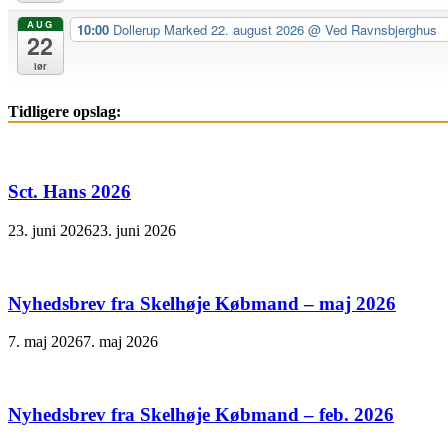
AUG
10:00
Dollerup Marked 22. august 2026
@ Ved Ravnsbjerghus
22
lør
Tidligere opslag:
Sct. Hans 2026
23. juni 2026
23. juni 2026
Nyhedsbrev fra Skelhøje Købmand – maj 2026
7. maj 2026
7. maj 2026
Nyhedsbrev fra Skelhøje Købmand – feb. 2026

§ YOUR INSTRUCTIONS
Copy each line of the material above exactly, but not the images.

§ ANSWER TO THE PROBLEM
AUG
10:00
Dollerup Marked 22. august 2026
@ Ved Ravnsbjerghus
22
lør
Tidligere opslag:
Sct. Hans 2026
23. juni 2026
23. juni 2026
Nyhedsbrev fra Skelhøje Købmand – maj 2026
7. maj 2026
7. maj 2026
Nyhedsbrev fra Skelhøje Købmand – feb. 2026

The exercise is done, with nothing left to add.